In the entries that follow, find the line containing "jeder wusste: Wenn der Küchenmeister das"; from there, copy every line exactly through the line containing "Вам также может понравиться".

───

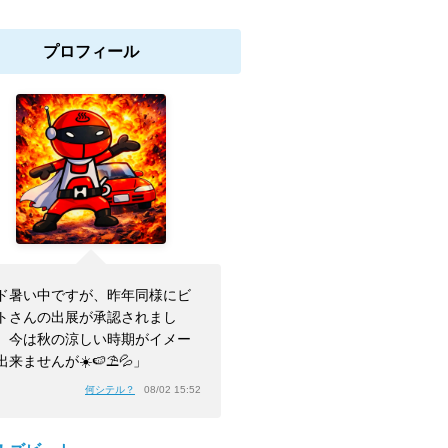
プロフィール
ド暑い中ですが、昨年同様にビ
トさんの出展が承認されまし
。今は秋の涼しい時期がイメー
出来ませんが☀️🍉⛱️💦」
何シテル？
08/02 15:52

───

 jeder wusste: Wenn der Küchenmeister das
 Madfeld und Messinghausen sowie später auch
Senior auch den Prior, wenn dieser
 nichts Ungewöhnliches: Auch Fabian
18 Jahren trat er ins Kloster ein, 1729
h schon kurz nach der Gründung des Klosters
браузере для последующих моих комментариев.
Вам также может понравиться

───

* _ANSWER TO THE EXERCISE_
 jeder wusste: Wenn der Küchenmeister das
 Madfeld und Messinghausen sowie später auch
Senior auch den Prior, wenn dieser
 nichts Ungewöhnliches: Auch Fabian
18 Jahren trat er ins Kloster ein, 1729
h schon kurz nach der Gründung des Klosters
браузере для последующих моих комментариев.
Вам также может понравиться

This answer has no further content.